■ Your goal: Your answer should be one number: the count of lines in the data below that include "technologies".

[Extracted page text data]
******************************

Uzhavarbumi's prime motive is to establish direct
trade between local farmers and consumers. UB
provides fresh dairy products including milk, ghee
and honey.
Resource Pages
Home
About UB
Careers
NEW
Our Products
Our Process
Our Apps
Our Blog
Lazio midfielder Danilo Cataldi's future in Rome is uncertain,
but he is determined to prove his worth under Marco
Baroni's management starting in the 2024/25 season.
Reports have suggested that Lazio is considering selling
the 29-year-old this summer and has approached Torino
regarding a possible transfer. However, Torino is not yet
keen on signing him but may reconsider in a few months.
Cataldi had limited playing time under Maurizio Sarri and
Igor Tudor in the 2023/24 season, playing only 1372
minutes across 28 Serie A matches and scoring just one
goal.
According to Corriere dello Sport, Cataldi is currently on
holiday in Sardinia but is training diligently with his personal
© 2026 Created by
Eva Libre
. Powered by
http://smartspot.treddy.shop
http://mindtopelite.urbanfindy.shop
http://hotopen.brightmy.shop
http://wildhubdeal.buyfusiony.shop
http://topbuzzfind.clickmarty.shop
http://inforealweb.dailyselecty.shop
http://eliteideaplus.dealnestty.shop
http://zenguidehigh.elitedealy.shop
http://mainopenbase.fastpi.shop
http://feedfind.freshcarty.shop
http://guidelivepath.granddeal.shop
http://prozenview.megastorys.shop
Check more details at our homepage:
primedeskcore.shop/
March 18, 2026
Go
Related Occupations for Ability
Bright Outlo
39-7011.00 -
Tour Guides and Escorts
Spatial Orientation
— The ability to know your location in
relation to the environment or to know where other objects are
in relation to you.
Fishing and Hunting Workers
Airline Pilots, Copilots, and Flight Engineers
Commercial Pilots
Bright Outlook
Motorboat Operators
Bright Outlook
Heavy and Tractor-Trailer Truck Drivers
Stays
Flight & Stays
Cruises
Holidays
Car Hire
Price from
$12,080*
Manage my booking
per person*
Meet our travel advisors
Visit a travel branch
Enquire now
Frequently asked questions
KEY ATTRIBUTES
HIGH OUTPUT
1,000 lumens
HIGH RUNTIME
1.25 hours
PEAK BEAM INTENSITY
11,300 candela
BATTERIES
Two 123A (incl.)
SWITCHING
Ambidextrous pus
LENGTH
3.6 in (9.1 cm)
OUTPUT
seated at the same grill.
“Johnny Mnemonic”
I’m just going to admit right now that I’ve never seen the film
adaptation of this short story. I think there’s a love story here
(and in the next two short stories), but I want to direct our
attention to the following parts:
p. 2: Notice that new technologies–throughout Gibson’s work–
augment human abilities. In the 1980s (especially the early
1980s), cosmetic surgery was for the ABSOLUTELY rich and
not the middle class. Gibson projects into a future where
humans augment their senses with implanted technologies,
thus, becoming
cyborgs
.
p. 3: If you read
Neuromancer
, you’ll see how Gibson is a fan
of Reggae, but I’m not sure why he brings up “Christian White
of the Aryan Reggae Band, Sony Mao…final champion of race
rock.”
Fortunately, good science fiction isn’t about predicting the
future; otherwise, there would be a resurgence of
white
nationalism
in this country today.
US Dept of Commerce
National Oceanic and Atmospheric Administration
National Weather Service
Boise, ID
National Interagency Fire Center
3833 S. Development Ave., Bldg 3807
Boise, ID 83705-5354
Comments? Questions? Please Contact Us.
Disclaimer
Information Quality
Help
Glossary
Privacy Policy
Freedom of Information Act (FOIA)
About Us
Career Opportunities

******************************

■ Problem solution: 2